§ **Instructions to follow**
Once you have counted the lines below that contain "opportunite", give that number and nothing else.

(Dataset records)
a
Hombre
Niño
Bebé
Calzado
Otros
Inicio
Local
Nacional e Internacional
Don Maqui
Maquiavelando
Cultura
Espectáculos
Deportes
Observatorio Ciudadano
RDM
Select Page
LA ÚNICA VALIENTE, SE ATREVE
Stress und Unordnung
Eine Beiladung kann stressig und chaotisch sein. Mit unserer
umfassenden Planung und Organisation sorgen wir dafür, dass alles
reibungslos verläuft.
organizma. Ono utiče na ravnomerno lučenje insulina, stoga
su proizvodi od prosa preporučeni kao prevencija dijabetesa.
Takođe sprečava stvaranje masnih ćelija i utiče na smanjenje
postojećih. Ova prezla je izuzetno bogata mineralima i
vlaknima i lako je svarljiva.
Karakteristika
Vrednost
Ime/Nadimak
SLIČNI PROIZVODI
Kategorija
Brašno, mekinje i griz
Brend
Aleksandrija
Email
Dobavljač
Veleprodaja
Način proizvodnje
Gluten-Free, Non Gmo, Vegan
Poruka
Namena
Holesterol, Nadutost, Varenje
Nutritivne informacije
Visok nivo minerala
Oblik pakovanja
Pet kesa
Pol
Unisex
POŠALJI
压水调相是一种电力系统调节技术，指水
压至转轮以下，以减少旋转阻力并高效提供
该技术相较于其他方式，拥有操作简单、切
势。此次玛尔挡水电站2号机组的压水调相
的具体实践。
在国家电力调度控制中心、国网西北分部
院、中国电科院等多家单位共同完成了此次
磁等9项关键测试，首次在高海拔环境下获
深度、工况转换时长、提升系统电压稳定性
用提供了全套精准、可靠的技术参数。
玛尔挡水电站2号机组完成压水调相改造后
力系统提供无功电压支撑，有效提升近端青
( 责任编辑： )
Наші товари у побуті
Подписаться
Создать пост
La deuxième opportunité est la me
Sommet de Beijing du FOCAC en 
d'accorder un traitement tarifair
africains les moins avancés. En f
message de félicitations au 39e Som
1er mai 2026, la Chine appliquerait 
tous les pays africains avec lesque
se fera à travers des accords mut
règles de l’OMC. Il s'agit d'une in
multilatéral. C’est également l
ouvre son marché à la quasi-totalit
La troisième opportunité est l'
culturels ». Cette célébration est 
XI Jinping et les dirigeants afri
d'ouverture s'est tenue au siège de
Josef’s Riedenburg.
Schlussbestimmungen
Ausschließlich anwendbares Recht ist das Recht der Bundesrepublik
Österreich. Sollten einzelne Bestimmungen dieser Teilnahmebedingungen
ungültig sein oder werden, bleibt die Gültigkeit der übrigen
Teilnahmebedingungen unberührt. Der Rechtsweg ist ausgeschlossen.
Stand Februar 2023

§ **Result of this task**
2